Output all entries verbatim. Skip pictures.

# # # # # # #

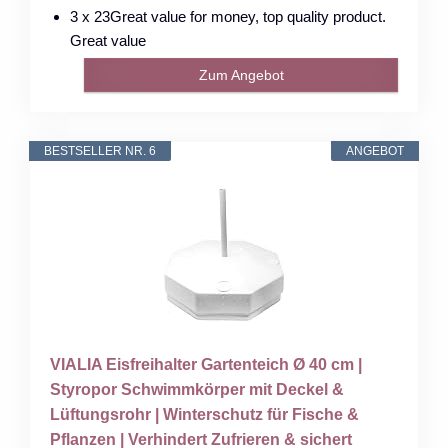
3 x 23Great value for money, top quality product.
Great value
Zum Angebot
BESTSELLER NR. 6
ANGEBOT
VIALIA Eisfreihalter Gartenteich Ø 40 cm |
Styropor Schwimmkörper mit Deckel &
Lüftungsrohr | Winterschutz für Fische &
Pflanzen | Verhindert Zufrieren & sichert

# # # # # # #

# OUTPUT OF THE EXERCISE:
3 x 23Great value for money, top quality product.
Great value
Zum Angebot
BESTSELLER NR. 6
ANGEBOT
VIALIA Eisfreihalter Gartenteich Ø 40 cm |
Styropor Schwimmkörper mit Deckel &
Lüftungsrohr | Winterschutz für Fische &
Pflanzen | Verhindert Zufrieren & sichert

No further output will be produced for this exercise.